> What the task asks
Only lines holding the word "customer" are wanted. Copy them from the listing below.

*** Source material ***

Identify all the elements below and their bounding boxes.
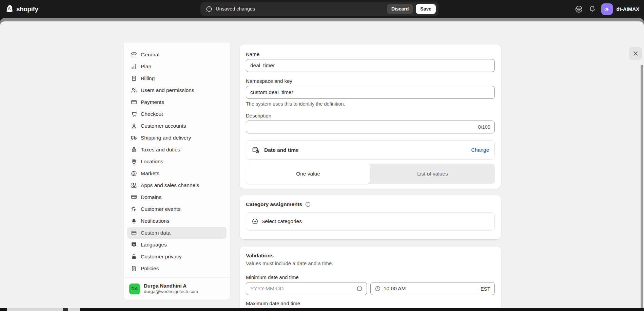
- select-categories-button[interactable]: Select categories: [246, 212, 495, 231]
- namespace-key-input[interactable]: [246, 86, 495, 99]
- truck-icon: [131, 134, 137, 141]
- bottom-edge-bar: [0, 308, 644, 311]
- calendar-clock-icon: [252, 146, 260, 154]
- unsaved-changes-text: Unsaved changes: [216, 6, 387, 12]
- description-char-counter: 0/100: [478, 124, 490, 130]
- plan-chart-icon: [131, 63, 137, 70]
- sidebar-item-users-and-permissions[interactable]: Users and permissions: [127, 85, 227, 96]
- sidebar-user-section[interactable]: DA Durga Nandhini A durga@wedesigntech.c…: [124, 277, 230, 300]
- store-name[interactable]: dt-AIMAX: [617, 6, 640, 12]
- sidebar-item-notifications[interactable]: Notifications: [127, 215, 227, 227]
- validations-card: Validations Values must include a date a…: [240, 246, 501, 311]
- domains-icon: [131, 194, 137, 201]
- store-icon: [131, 51, 137, 58]
- sidebar-item-custom-data[interactable]: Custom data: [127, 227, 227, 239]
- sidebar-item-customer-accounts[interactable]: Customer accounts: [127, 120, 227, 132]
- minimum-date-input[interactable]: [250, 286, 356, 292]
- sidebar-item-general[interactable]: General: [127, 49, 227, 60]
- person-icon: [131, 123, 137, 129]
- sidekick-assistant-icon[interactable]: [574, 5, 583, 14]
- checkout-cart-icon: [131, 111, 137, 117]
- svg-text:$: $: [134, 172, 136, 175]
- lock-icon: [131, 253, 137, 260]
- value-mode-tabs: One value List of values: [246, 164, 495, 184]
- content-type-row: Date and time Change: [246, 140, 495, 160]
- validations-subtitle: Values must include a date and a time.: [246, 260, 495, 266]
- bottom-edge-notch: [63, 308, 68, 311]
- minimum-time-field[interactable]: 10:00 AM EST: [370, 282, 495, 295]
- topbar: S shopify Unsaved changes Discard Save: [0, 0, 644, 18]
- change-type-link[interactable]: Change: [471, 147, 489, 153]
- policies-icon: [131, 265, 137, 272]
- plus-circle-icon: [252, 218, 258, 225]
- bottom-edge-highlight: [7, 308, 80, 311]
- discard-button[interactable]: Discard: [387, 4, 413, 14]
- sidebar-item-policies[interactable]: Policies: [127, 263, 227, 274]
- location-pin-icon: [131, 158, 137, 165]
- notifications-bell-icon[interactable]: [588, 5, 596, 13]
- sidebar-item-checkout[interactable]: Checkout: [127, 108, 227, 120]
- vertical-scrollbar[interactable]: [641, 65, 643, 311]
- globe-icon: $: [131, 170, 137, 177]
- custom-data-icon: [131, 230, 137, 236]
- sidebar-item-markets[interactable]: $ Markets: [127, 168, 227, 179]
- calendar-icon[interactable]: [356, 286, 363, 292]
- sidebar-item-locations[interactable]: Locations: [127, 156, 227, 167]
- category-assignments-title: Category assignments: [246, 201, 302, 207]
- close-icon: [633, 51, 639, 56]
- minimum-time-value: 10:00 AM: [384, 286, 478, 292]
- description-input[interactable]: [250, 124, 478, 130]
- sidebar-item-plan[interactable]: Plan: [127, 61, 227, 72]
- sidebar-item-taxes-and-duties[interactable]: Taxes and duties: [127, 144, 227, 156]
- svg-text:S: S: [8, 7, 11, 11]
- apps-grid-icon: [131, 182, 137, 189]
- category-assignments-card: Category assignments Select categories: [240, 195, 501, 239]
- minimum-timezone: EST: [481, 286, 490, 292]
- billing-receipt-icon: $: [131, 75, 137, 82]
- name-input[interactable]: [246, 59, 495, 72]
- user-email: durga@wedesigntech.com: [144, 289, 198, 295]
- minimum-date-label: Minimum date and time: [246, 274, 495, 280]
- description-field[interactable]: 0/100: [246, 121, 495, 133]
- sidebar-item-customer-events[interactable]: Customer events: [127, 203, 227, 215]
- validations-title: Validations: [246, 253, 495, 259]
- shopify-bag-icon: S: [5, 4, 15, 14]
- settings-nav: General Plan $ Billing Users and permiss…: [124, 43, 230, 274]
- namespace-help-text: The system uses this to identify the def…: [246, 101, 495, 107]
- payments-icon: [131, 99, 137, 106]
- bell-icon: [131, 218, 137, 224]
- save-button[interactable]: Save: [416, 4, 436, 14]
- languages-icon: A: [131, 241, 137, 248]
- namespace-label: Namespace and key: [246, 78, 495, 84]
- user-avatar: DA: [129, 283, 140, 294]
- clock-icon: [375, 286, 381, 292]
- info-icon[interactable]: [305, 201, 311, 207]
- sidebar-item-payments[interactable]: Payments: [127, 96, 227, 108]
- svg-text:$: $: [133, 77, 135, 80]
- sidebar-item-apps-and-sales-channels[interactable]: Apps and sales channels: [127, 180, 227, 191]
- users-icon: [131, 87, 137, 94]
- settings-sidebar: General Plan $ Billing Users and permiss…: [124, 43, 230, 300]
- tab-one-value[interactable]: One value: [246, 164, 370, 184]
- svg-text:A: A: [133, 243, 135, 246]
- maximum-date-label: Maximum date and time: [246, 300, 495, 306]
- sidebar-item-billing[interactable]: $ Billing: [127, 73, 227, 84]
- definition-card: Name Namespace and key The system uses t…: [240, 44, 501, 189]
- description-label: Description: [246, 113, 495, 118]
- unsaved-changes-banner: Unsaved changes Discard Save: [200, 2, 438, 16]
- minimum-date-field[interactable]: [246, 282, 367, 295]
- topbar-right-cluster: dt- dt-AIMAX: [574, 0, 640, 18]
- taxes-icon: [131, 146, 137, 153]
- close-modal-button[interactable]: [629, 47, 642, 60]
- shopify-logo[interactable]: S shopify: [5, 0, 38, 18]
- tab-list-of-values[interactable]: List of values: [370, 164, 495, 184]
- sidebar-item-shipping-and-delivery[interactable]: Shipping and delivery: [127, 132, 227, 144]
- store-avatar[interactable]: dt-: [601, 3, 613, 15]
- name-label: Name: [246, 51, 495, 57]
- sidebar-item-languages[interactable]: A Languages: [127, 239, 227, 251]
- select-categories-label: Select categories: [261, 218, 302, 224]
- sidebar-item-domains[interactable]: Domains: [127, 191, 227, 203]
- content-type-label: Date and time: [264, 147, 471, 153]
- settings-modal: General Plan $ Billing Users and permiss…: [0, 21, 644, 308]
- sidebar-item-customer-privacy[interactable]: Customer privacy: [127, 251, 227, 262]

*** End of Source material ***

> Result below
- sidebar-item-customer-accounts[interactable]: Customer accounts: [127, 120, 227, 132]
- sidebar-item-customer-events[interactable]: Customer events: [127, 203, 227, 215]
- sidebar-item-customer-privacy[interactable]: Customer privacy: [127, 251, 227, 262]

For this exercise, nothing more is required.